Record set:
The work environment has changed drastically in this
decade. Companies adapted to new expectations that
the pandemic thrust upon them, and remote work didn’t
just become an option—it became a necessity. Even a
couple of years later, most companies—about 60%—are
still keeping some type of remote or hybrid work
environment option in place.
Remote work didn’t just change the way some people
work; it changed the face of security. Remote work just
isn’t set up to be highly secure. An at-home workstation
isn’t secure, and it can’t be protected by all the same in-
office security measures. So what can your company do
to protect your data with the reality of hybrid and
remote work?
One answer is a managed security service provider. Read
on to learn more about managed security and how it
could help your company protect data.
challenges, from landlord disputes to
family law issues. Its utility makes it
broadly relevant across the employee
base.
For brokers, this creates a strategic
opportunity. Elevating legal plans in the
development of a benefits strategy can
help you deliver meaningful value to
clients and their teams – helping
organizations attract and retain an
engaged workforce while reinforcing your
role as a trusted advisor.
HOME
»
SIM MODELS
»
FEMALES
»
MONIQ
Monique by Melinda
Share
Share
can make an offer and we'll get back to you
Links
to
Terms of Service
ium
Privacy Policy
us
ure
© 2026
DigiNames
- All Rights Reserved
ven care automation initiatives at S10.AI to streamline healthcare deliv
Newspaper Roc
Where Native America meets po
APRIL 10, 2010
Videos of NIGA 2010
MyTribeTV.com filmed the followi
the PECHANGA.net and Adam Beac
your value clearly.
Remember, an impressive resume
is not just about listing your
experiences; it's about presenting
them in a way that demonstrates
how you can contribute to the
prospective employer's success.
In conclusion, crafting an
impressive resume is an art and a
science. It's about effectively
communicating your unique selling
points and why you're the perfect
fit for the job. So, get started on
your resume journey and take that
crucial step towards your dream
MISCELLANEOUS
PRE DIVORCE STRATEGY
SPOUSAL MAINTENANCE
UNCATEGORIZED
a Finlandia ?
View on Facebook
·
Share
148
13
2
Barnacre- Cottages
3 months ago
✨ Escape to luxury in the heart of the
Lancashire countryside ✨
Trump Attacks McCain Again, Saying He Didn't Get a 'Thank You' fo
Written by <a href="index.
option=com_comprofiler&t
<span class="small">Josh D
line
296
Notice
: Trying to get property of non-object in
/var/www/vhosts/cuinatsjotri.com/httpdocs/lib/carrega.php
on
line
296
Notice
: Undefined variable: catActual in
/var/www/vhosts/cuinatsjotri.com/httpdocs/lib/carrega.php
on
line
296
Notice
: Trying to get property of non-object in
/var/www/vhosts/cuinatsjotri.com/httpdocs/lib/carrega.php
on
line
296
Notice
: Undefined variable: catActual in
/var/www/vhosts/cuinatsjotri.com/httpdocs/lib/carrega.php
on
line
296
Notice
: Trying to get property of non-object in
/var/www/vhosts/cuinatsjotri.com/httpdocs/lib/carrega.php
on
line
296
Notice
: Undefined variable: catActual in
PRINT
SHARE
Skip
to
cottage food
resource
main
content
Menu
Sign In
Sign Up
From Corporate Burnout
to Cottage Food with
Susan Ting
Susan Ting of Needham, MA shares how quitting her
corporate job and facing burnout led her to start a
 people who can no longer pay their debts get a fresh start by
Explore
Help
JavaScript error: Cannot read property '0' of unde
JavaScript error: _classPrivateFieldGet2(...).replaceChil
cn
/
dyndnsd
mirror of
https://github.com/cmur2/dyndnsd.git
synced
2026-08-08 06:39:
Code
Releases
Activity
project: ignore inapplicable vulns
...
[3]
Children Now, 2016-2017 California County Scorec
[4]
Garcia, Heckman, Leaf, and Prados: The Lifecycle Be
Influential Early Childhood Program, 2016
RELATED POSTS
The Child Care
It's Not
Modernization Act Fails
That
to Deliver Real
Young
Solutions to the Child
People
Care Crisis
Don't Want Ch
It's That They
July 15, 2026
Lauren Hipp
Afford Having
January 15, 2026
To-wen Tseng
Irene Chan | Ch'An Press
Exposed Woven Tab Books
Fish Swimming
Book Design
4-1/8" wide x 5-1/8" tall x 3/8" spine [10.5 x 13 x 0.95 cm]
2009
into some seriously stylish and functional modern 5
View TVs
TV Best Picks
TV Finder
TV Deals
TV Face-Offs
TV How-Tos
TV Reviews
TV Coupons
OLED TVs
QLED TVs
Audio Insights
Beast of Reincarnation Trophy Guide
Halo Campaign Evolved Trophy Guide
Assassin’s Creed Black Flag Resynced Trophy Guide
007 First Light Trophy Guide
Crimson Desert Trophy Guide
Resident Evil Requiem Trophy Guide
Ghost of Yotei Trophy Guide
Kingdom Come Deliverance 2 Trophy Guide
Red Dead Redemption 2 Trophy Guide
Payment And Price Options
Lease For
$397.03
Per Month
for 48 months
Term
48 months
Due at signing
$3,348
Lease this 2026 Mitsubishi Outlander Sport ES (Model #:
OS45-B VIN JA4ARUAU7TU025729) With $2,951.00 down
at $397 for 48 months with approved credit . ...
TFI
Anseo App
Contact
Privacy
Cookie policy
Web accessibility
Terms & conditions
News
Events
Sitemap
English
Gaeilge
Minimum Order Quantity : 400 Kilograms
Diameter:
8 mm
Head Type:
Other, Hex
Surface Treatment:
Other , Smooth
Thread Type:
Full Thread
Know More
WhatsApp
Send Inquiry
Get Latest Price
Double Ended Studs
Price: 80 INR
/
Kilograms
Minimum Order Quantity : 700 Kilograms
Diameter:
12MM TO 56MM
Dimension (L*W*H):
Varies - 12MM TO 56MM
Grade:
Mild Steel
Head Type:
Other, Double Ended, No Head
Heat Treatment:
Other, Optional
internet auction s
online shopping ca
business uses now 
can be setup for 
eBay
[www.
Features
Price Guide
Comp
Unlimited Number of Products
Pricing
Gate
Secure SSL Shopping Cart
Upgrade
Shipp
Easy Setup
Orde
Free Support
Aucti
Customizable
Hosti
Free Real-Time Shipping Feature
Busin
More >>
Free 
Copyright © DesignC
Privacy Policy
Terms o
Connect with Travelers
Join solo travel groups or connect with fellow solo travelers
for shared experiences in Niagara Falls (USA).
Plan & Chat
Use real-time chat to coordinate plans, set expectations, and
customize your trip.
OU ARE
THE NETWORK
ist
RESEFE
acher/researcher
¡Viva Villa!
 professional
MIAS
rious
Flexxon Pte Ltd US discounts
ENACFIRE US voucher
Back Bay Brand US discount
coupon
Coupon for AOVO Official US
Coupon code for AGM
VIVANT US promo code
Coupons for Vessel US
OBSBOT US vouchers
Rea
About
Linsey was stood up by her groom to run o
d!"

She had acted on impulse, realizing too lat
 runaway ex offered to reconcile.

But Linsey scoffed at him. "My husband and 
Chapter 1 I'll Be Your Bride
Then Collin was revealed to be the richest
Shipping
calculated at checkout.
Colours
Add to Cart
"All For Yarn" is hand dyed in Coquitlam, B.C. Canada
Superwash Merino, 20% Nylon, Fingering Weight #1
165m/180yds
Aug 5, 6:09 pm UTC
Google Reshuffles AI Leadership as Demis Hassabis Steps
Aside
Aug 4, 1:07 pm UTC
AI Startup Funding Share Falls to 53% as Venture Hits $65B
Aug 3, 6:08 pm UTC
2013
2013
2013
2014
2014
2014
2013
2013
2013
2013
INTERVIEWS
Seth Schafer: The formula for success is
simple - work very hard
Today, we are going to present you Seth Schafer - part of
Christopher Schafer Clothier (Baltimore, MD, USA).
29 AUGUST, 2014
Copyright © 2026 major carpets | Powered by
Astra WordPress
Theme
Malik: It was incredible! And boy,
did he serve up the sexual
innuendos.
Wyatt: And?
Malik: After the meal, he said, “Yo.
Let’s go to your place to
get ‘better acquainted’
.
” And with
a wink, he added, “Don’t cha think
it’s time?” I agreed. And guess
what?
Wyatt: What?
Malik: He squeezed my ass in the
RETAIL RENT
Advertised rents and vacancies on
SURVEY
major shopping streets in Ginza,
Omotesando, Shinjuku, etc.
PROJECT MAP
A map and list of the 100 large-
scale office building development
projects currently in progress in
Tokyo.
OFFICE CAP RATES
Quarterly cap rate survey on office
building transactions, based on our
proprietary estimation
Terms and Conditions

What you will do: Print only these lines, please. They run from the start of the entries above to the line containing "clients and their teams – helping", both ends included, and must match exactly.

Task response:
The work environment has changed drastically in this
decade. Companies adapted to new expectations that
the pandemic thrust upon them, and remote work didn’t
just become an option—it became a necessity. Even a
couple of years later, most companies—about 60%—are
still keeping some type of remote or hybrid work
environment option in place.
Remote work didn’t just change the way some people
work; it changed the face of security. Remote work just
isn’t set up to be highly secure. An at-home workstation
isn’t secure, and it can’t be protected by all the same in-
office security measures. So what can your company do
to protect your data with the reality of hybrid and
remote work?
One answer is a managed security service provider. Read
on to learn more about managed security and how it
could help your company protect data.
challenges, from landlord disputes to
family law issues. Its utility makes it
broadly relevant across the employee
base.
For brokers, this creates a strategic
opportunity. Elevating legal plans in the
development of a benefits strategy can
help you deliver meaningful value to
clients and their teams – helping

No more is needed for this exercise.